● **INFORMATION GIVEN**
'''

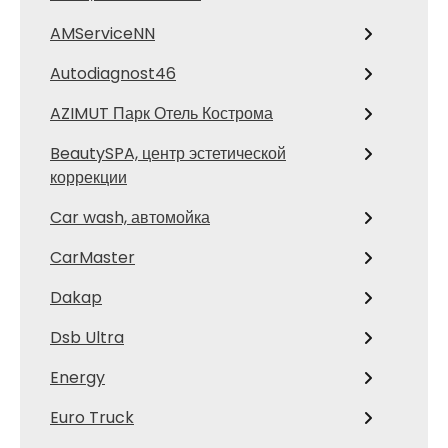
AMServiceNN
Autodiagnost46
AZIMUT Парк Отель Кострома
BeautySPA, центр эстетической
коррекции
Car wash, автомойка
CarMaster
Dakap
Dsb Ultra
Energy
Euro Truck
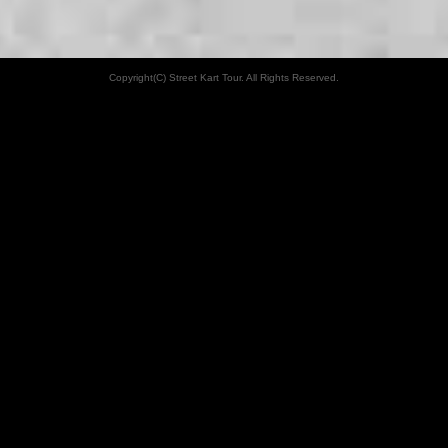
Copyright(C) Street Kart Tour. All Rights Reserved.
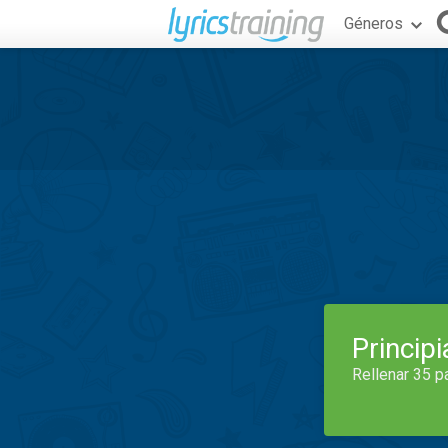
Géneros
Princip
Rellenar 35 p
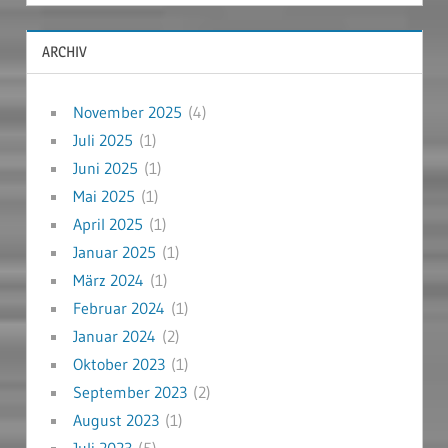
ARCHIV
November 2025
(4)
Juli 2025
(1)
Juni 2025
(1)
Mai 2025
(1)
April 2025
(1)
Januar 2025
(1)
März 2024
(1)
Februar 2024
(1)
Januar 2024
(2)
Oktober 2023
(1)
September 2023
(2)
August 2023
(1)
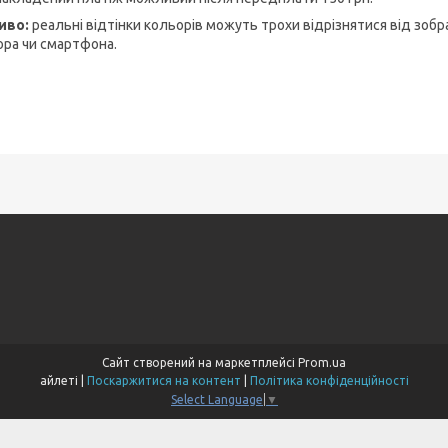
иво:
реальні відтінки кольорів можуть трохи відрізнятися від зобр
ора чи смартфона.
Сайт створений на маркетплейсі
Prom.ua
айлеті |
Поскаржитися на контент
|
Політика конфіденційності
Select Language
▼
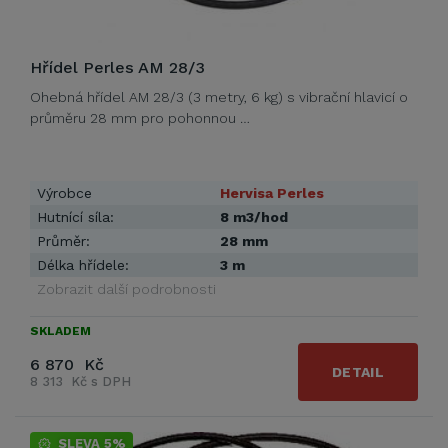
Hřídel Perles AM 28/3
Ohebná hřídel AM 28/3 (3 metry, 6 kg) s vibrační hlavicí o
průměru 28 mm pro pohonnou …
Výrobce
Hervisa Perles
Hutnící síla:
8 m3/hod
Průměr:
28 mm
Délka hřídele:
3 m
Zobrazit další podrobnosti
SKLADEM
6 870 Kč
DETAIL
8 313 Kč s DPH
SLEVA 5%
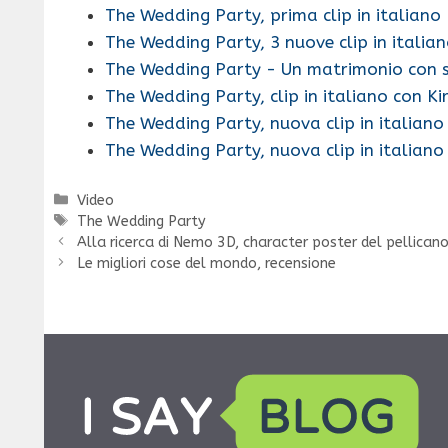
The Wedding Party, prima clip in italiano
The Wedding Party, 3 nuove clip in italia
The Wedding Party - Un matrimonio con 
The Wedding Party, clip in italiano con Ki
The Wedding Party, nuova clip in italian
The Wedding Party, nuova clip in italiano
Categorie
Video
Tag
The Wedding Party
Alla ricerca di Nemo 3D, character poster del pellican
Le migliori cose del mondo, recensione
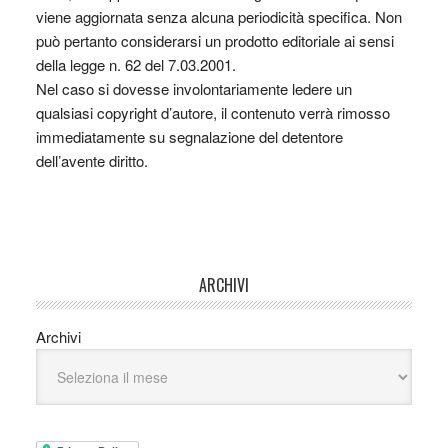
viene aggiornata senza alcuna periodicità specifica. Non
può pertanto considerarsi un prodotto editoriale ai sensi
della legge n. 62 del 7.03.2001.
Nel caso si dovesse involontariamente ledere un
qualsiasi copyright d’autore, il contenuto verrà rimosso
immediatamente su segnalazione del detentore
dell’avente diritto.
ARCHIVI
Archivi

'''

Check each line above for the string "Party" and return those that contain it.

The Wedding Party, prima clip in italiano
The Wedding Party, 3 nuove clip in italia
The Wedding Party - Un matrimonio con 
The Wedding Party, clip in italiano con Ki
The Wedding Party, nuova clip in italian
The Wedding Party, nuova clip in italiano
The Wedding Party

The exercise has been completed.